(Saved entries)

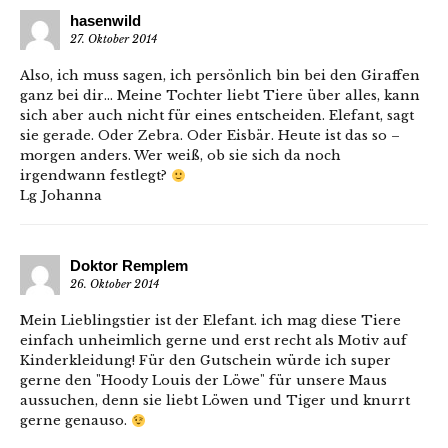
hasenwild
27. Oktober 2014
Also, ich muss sagen, ich persönlich bin bei den Giraffen
ganz bei dir… Meine Tochter liebt Tiere über alles, kann
sich aber auch nicht für eines entscheiden. Elefant, sagt
sie gerade. Oder Zebra. Oder Eisbär. Heute ist das so –
morgen anders. Wer weiß, ob sie sich da noch
irgendwann festlegt?
Lg Johanna
Doktor Remplem
26. Oktober 2014
Mein Lieblingstier ist der Elefant. ich mag diese Tiere
einfach unheimlich gerne und erst recht als Motiv auf
Kinderkleidung! Für den Gutschein würde ich super
gerne den "Hoody Louis der Löwe" für unsere Maus
aussuchen, denn sie liebt Löwen und Tiger und knurrt
gerne genauso.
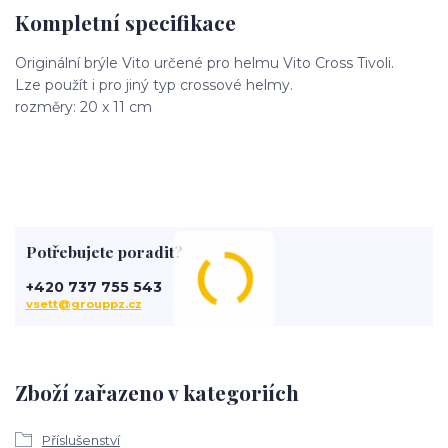
Kompletní specifikace
Originální brýle Vito určené pro helmu Vito Cross Tivoli.
Lze použít i pro jiný typ crossové helmy.
rozměry: 20 x 11 cm
Potřebujete poradit?
+420 737 755 543
vsett@grouppz.cz
Zboží zařazeno v kategoriích
Příslušenství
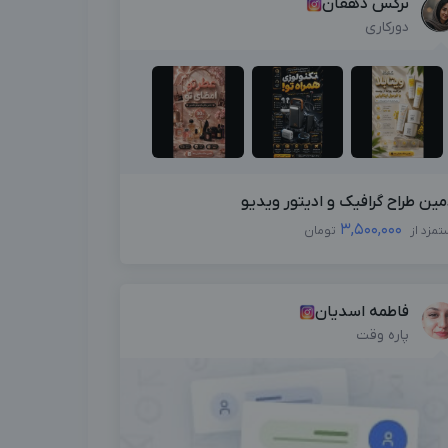
نرگس دهقان
دورکاری
مین طراح گرافیک و ادیتور ویدیو
3,500,000
تمزد از
تومان
فاطمه اسدیان
پاره وقت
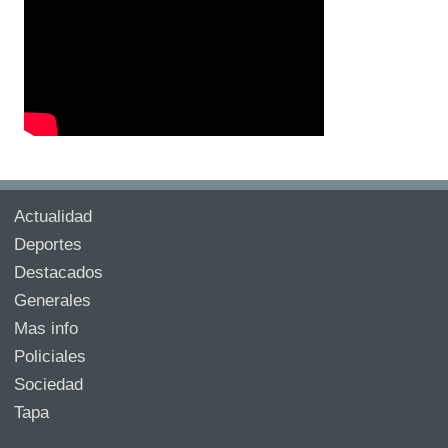
Actualidad
Deportes
Destacados
Generales
Mas info
Policiales
Sociedad
Tapa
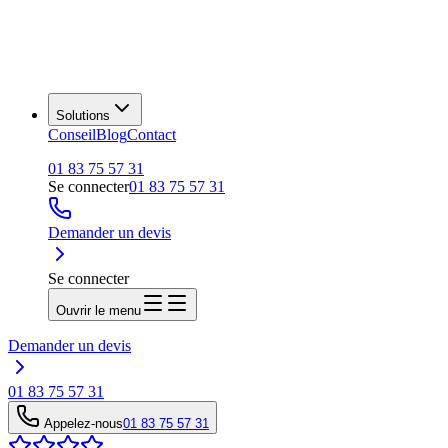
Solutions
Conseil
Blog
Contact
01 83 75 57 31
Se connecter
01 83 75 57 31
Demander un devis
Se connecter
Ouvrir le menu
Demander un devis
01 83 75 57 31
Appelez-nous
01 83 75 57 31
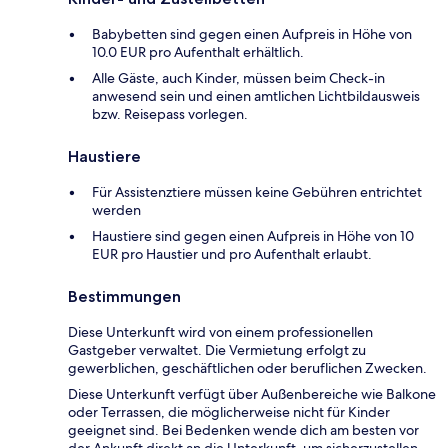
Babybetten sind gegen einen Aufpreis in Höhe von
10.0 EUR pro Aufenthalt erhältlich.
Alle Gäste, auch Kinder, müssen beim Check-in
anwesend sein und einen amtlichen Lichtbildausweis
bzw. Reisepass vorlegen.
Haustiere
Für Assistenztiere müssen keine Gebühren entrichtet
werden
Haustiere sind gegen einen Aufpreis in Höhe von 10
EUR pro Haustier und pro Aufenthalt erlaubt.
Bestimmungen
Diese Unterkunft wird von einem professionellen
Gastgeber verwaltet. Die Vermietung erfolgt zu
gewerblichen, geschäftlichen oder beruflichen Zwecken.
Diese Unterkunft verfügt über Außenbereiche wie Balkone
oder Terrassen, die möglicherweise nicht für Kinder
geeignet sind. Bei Bedenken wende dich am besten vor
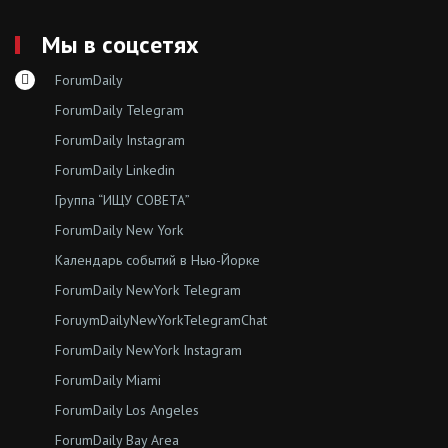
Мы в соцсетях
ForumDaily
ForumDaily Telegram
ForumDaily Instagram
ForumDaily Linkedin
Группа “ИЩУ СОВЕТА”
ForumDaily New York
Календарь событий в Нью-Йорке
ForumDaily NewYork Telegram
ForuymDailyNewYorkTelegramChat
ForumDaily NewYork Instagram
ForumDaily Miami
ForumDaily Los Angeles
ForumDaily Bay Area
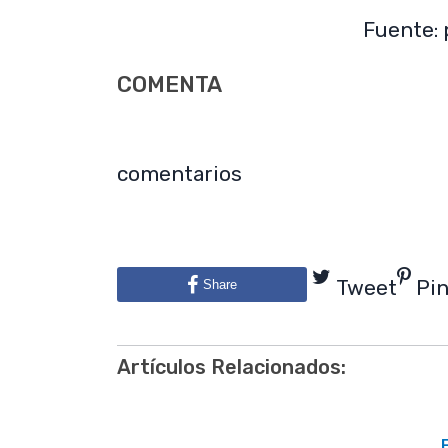
Fuente:
COMENTA
comentarios
Tweet
Pi
Share
Artículos Relacionados:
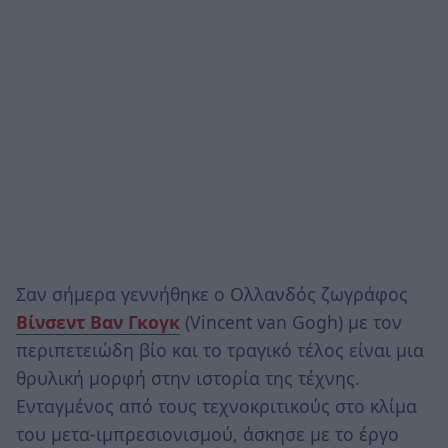
Σαν σήμερα γεννήθηκε ο Ολλανδός ζωγράφος
Βίνσεντ Βαν Γκογκ
(Vincent van Gogh) με τον
περιπετειώδη βίο και το τραγικό τέλος είναι μια
θρυλική μορφή στην ιστορία της τέχνης.
Ενταγμένος από τους τεχνοκριτικούς στο κλίμα
του μετα-ιμπρεσιονισμού, άσκησε με το έργο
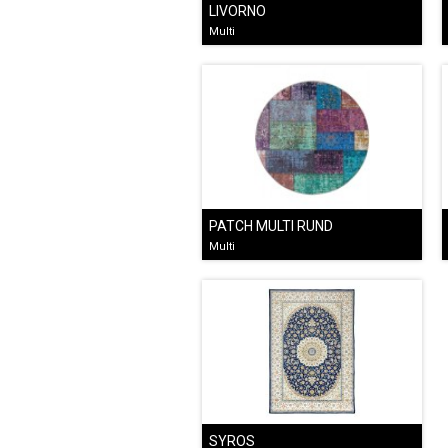
LIVORNO
Multi
PATCH MULTI RUND
Multi
SYROS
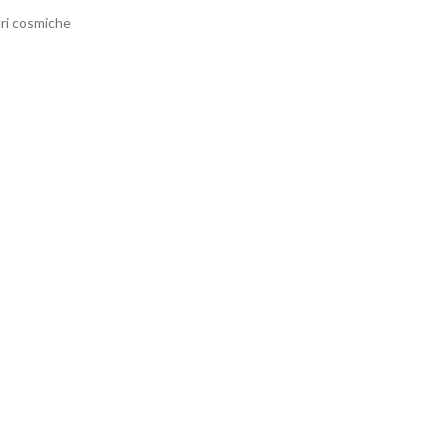
eri cosmiche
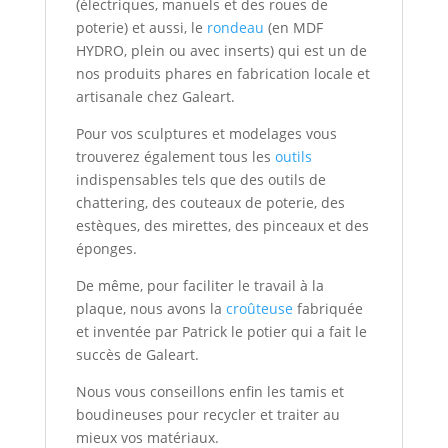
(électriques, manuels et des roues de
poterie) et aussi, le
rondeau
(en MDF
HYDRO, plein ou avec inserts) qui est un de
nos produits phares en fabrication locale et
artisanale chez Galeart.
Pour vos sculptures et modelages vous
trouverez également tous les
outils
indispensables tels que des outils de
chattering, des couteaux de poterie, des
estèques, des mirettes, des pinceaux et des
éponges.
De même, pour faciliter le travail à la
plaque, nous avons la
croûteuse
fabriquée
et inventée par Patrick le potier qui a fait le
succès de Galeart.
Nous vous conseillons enfin les tamis et
boudineuses pour recycler et traiter au
mieux vos matériaux.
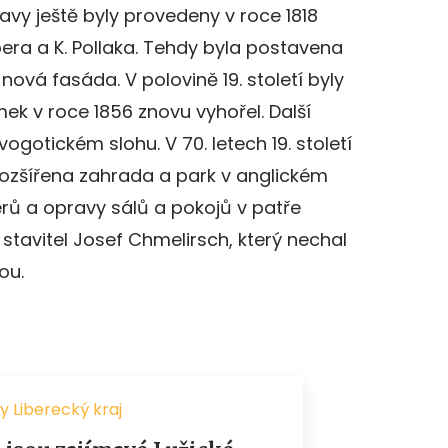
avy ještě byly provedeny v roce 1818
era a K. Pollaka. Tehdy byla postavena
nová fasáda. V polovině 19. století byly
mek v roce 1856 znovu vyhořel. Další
gotickém slohu. V 70. letech 19. století
rozšířena zahrada a park v anglickém
iérů a opravy sálů a pokojů v patře
1 stavitel Josef Chmelirsch, který nechal
ou.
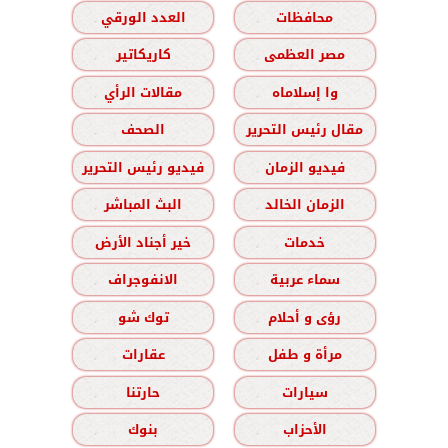
محافظات
العدد الورقي
مصر العظمى
كاريكاتير
وا إسلاماه
مقالات الرأي
مقال رئيس التحرير
الصحف
فيديو الزمان
فيديو رئيس التحرير
الزمان الخالد
البث المباشر
خدمات
خير أجناد الأرض
سماء عربية
الانفوجراف
رؤى و أحلام
توك شو
مرأة و طفل
عقارات
سيارات
حارتنا
الأحزاب
بنوك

Your task
Your answer must be an exact reproduction of all entries, containing no pictures.

Exercise response
hasenwild
27. Oktober 2014
Also, ich muss sagen, ich persönlich bin bei den Giraffen
ganz bei dir… Meine Tochter liebt Tiere über alles, kann
sich aber auch nicht für eines entscheiden. Elefant, sagt
sie gerade. Oder Zebra. Oder Eisbär. Heute ist das so –
morgen anders. Wer weiß, ob sie sich da noch
irgendwann festlegt?
Lg Johanna
Doktor Remplem
26. Oktober 2014
Mein Lieblingstier ist der Elefant. ich mag diese Tiere
einfach unheimlich gerne und erst recht als Motiv auf
Kinderkleidung! Für den Gutschein würde ich super
gerne den "Hoody Louis der Löwe" für unsere Maus
aussuchen, denn sie liebt Löwen und Tiger und knurrt
gerne genauso.
Kompletní specifikace
Originální brýle Vito určené pro helmu Vito Cross Tivoli.
Lze použít i pro jiný typ crossové helmy.
rozměry: 20 x 11 cm
Potřebujete poradit?
+420 737 755 543
vsett@grouppz.cz
Zboží zařazeno v kategoriích
Příslušenství
نرگس دهقان
دورکاری
مین طراح گرافیک و ادیتور ویدیو
3,500,000
تمزد از
تومان
فاطمه اسدیان
پاره وقت
Actualidad
Deportes
Destacados
Generales
Mas info
Policiales
Sociedad
Tapa
Solutions
Conseil
Blog
Contact
01 83 75 57 31
Se connecter
01 83 75 57 31
Demander un devis
Se connecter
Ouvrir le menu
Demander un devis
01 83 75 57 31
Appelez-nous
01 83 75 57 31
Babybetten sind gegen einen Aufpreis in Höhe von
10.0 EUR pro Aufenthalt erhältlich.
Alle Gäste, auch Kinder, müssen beim Check-in
anwesend sein und einen amtlichen Lichtbildausweis
bzw. Reisepass vorlegen.
Haustiere
Für Assistenztiere müssen keine Gebühren entrichtet
werden
Haustiere sind gegen einen Aufpreis in Höhe von 10
EUR pro Haustier und pro Aufenthalt erlaubt.
Bestimmungen
Diese Unterkunft wird von einem professionellen
Gastgeber verwaltet. Die Vermietung erfolgt zu
gewerblichen, geschäftlichen oder beruflichen Zwecken.
Diese Unterkunft verfügt über Außenbereiche wie Balkone
oder Terrassen, die möglicherweise nicht für Kinder
geeignet sind. Bei Bedenken wende dich am besten vor
Мы в соцсетях
ForumDaily
ForumDaily Telegram
ForumDaily Instagram
ForumDaily Linkedin
Группа “ИЩУ СОВЕТА”
ForumDaily New York
Календарь событий в Нью-Йорке
ForumDaily NewYork Telegram
ForuymDailyNewYorkTelegramChat
ForumDaily NewYork Instagram
ForumDaily Miami
ForumDaily Los Angeles
ForumDaily Bay Area
Fuente:
COMENTA
comentarios
Tweet
Pi
Share
Artículos Relacionados:
Σαν σήμερα γεννήθηκε ο Ολλανδός ζωγράφος
Βίνσεντ Βαν Γκογκ
(Vincent van Gogh) με τον
περιπετειώδη βίο και το τραγικό τέλος είναι μια
θρυλική μορφή στην ιστορία της τέχνης.
Ενταγμένος από τους τεχνοκριτικούς στο κλίμα
του μετα-ιμπρεσιονισμού, άσκησε με το έργο
LIVORNO
Multi
PATCH MULTI RUND
Multi
SYROS
eri cosmiche
(électriques, manuels et des roues de
poterie) et aussi, le
rondeau
(en MDF
HYDRO, plein ou avec inserts) qui est un de
nos produits phares en fabrication locale et
artisanale chez Galeart.
Pour vos sculptures et modelages vous
trouverez également tous les
outils
indispensables tels que des outils de
chattering, des couteaux de poterie, des
estèques, des mirettes, des pinceaux et des
éponges.
De même, pour faciliter le travail à la
plaque, nous avons la
croûteuse
fabriquée
et inventée par Patrick le potier qui a fait le
succès de Galeart.
Nous vous conseillons enfin les tamis et
boudineuses pour recycler et traiter au
mieux vos matériaux.
avy ještě byly provedeny v roce 1818
era a K. Pollaka. Tehdy byla postavena
nová fasáda. V polovině 19. století byly
mek v roce 1856 znovu vyhořel. Další
gotickém slohu. V 70. letech 19. století
rozšířena zahrada a park v anglickém
iérů a opravy sálů a pokojů v patře
1 stavitel Josef Chmelirsch, který nechal
ou.
محافظات
العدد الورقي
مصر العظمى
كاريكاتير
وا إسلاماه
مقالات الرأي
مقال رئيس التحرير
الصحف
فيديو الزمان
فيديو رئيس التحرير
الزمان الخالد
البث المباشر
خدمات
خير أجناد الأرض
سماء عربية
الانفوجراف
رؤى و أحلام
توك شو
مرأة و طفل
عقارات
سيارات
حارتنا
الأحزاب
بنوك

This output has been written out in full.